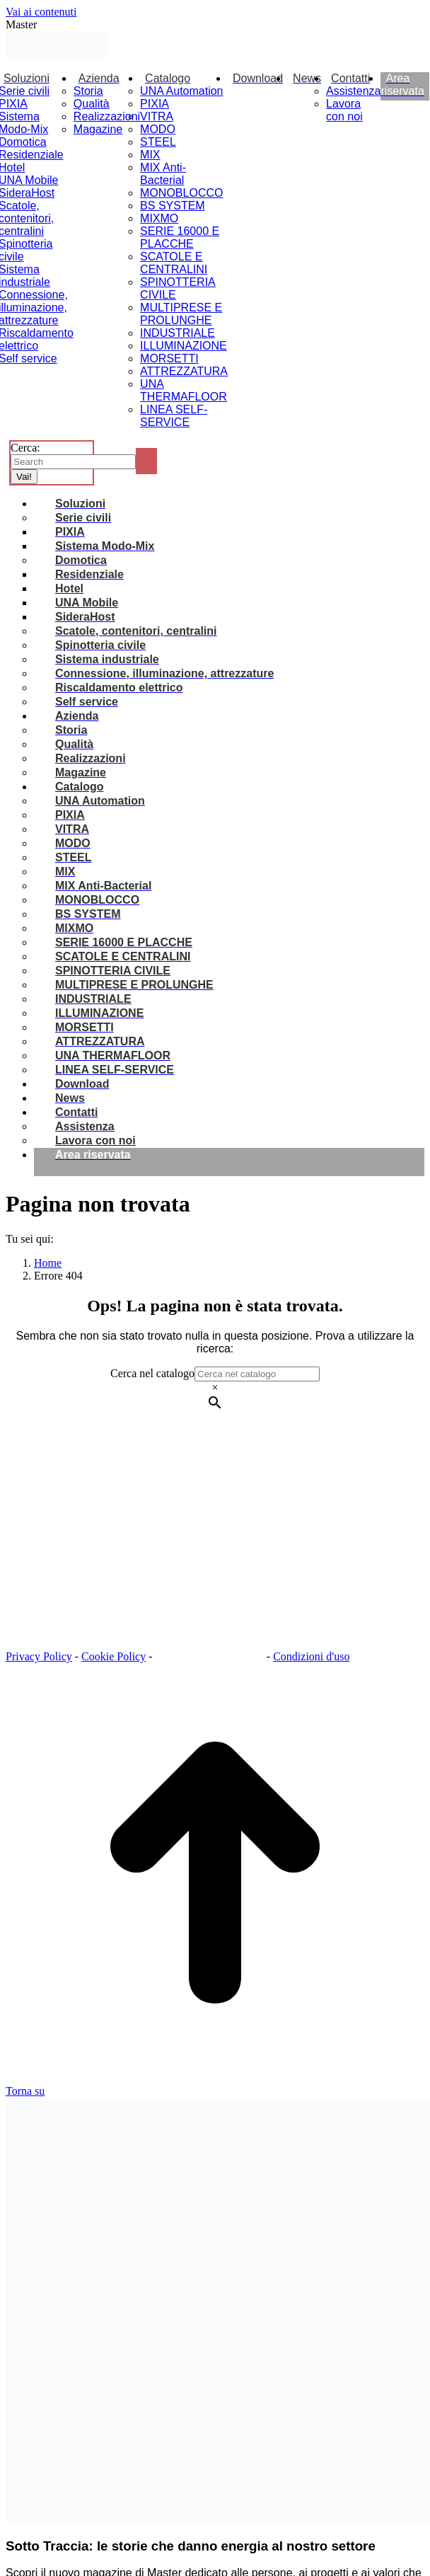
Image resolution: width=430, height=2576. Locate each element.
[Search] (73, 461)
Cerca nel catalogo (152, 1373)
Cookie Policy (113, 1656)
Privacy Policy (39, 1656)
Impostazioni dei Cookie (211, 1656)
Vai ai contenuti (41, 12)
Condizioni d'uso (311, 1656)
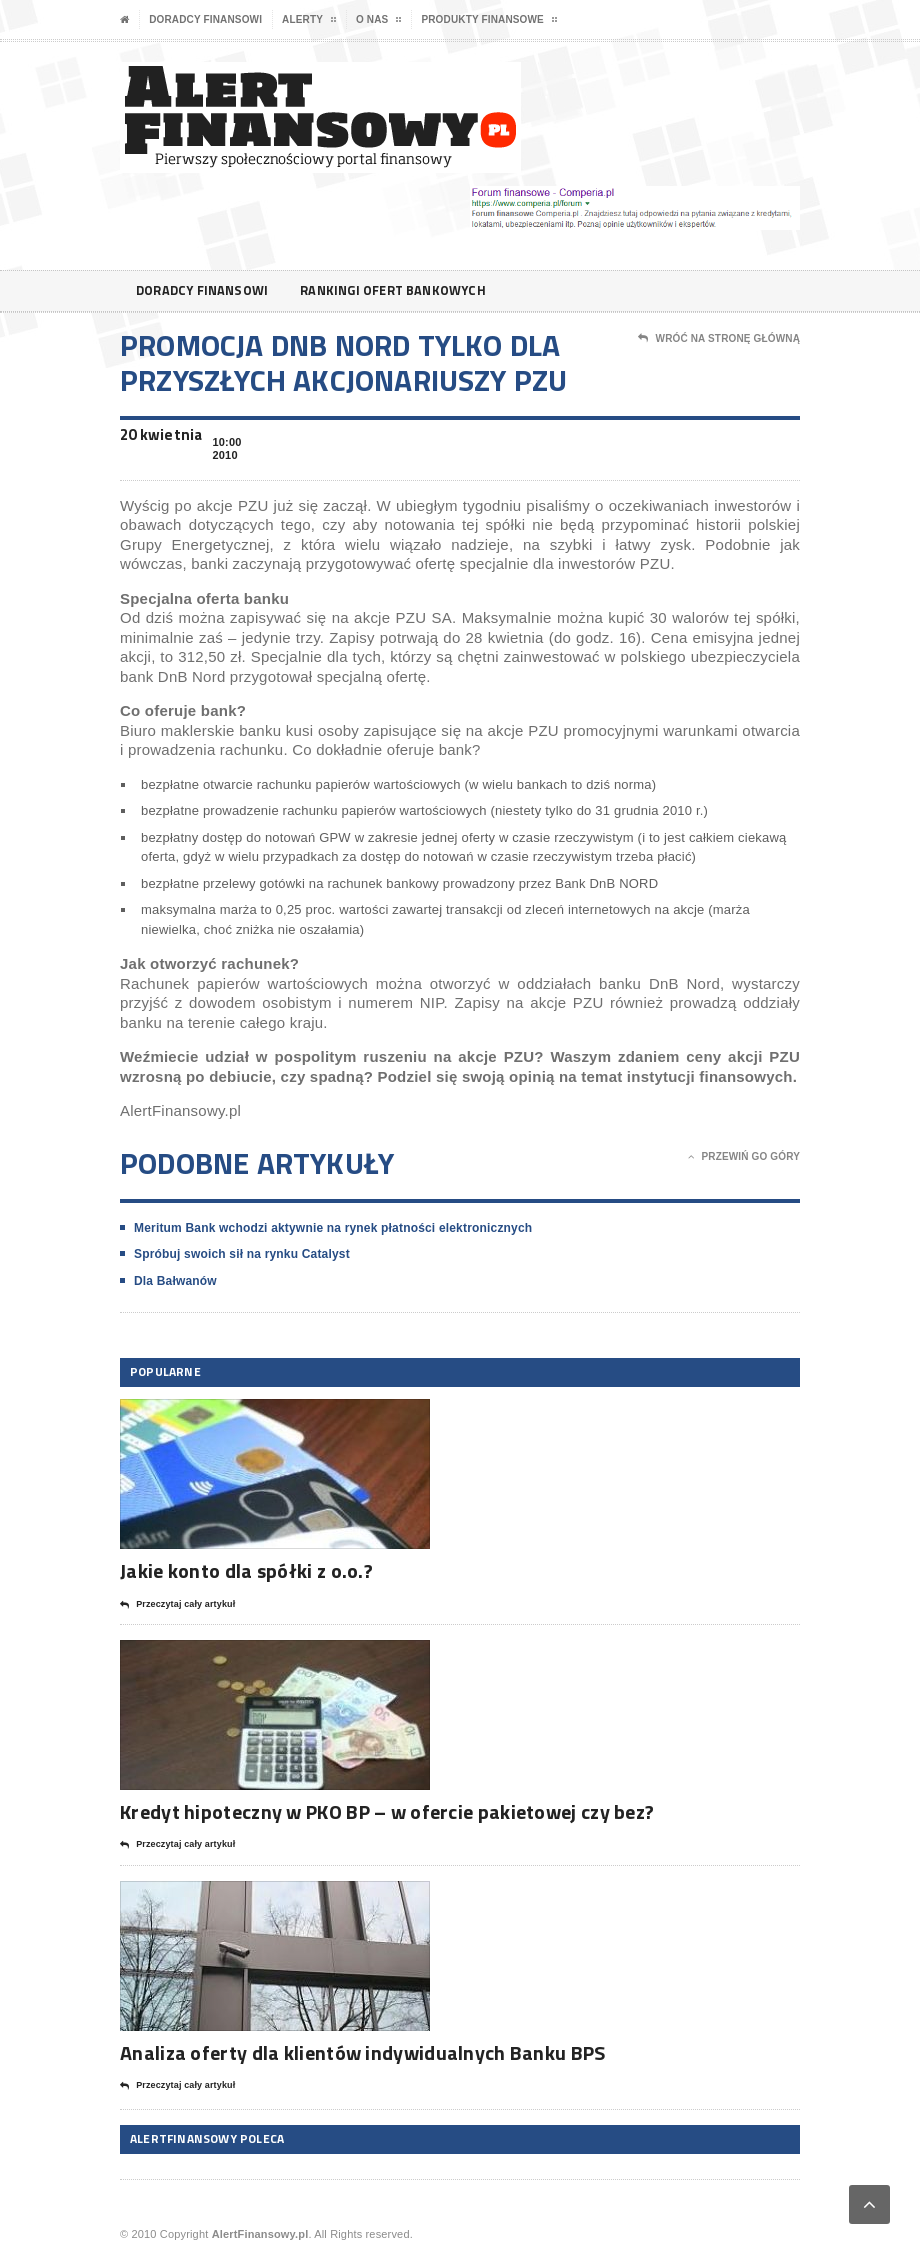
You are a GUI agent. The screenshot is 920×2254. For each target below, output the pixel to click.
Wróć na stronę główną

• • • •

With the pictures left out, give again exactly the lines from the one with "Cerca nel catalogo (152, 1373)" through the end of the data, both included.

Response box:
Cerca nel catalogo (152, 1373)
Cookie Policy (113, 1656)
Privacy Policy (39, 1656)
Impostazioni dei Cookie (211, 1656)
Vai ai contenuti (41, 12)
Condizioni d'uso (311, 1656)
You are a GUI agent. The screenshot is 920×2254. For each target below, output the pixel to click.
Wróć na stronę główną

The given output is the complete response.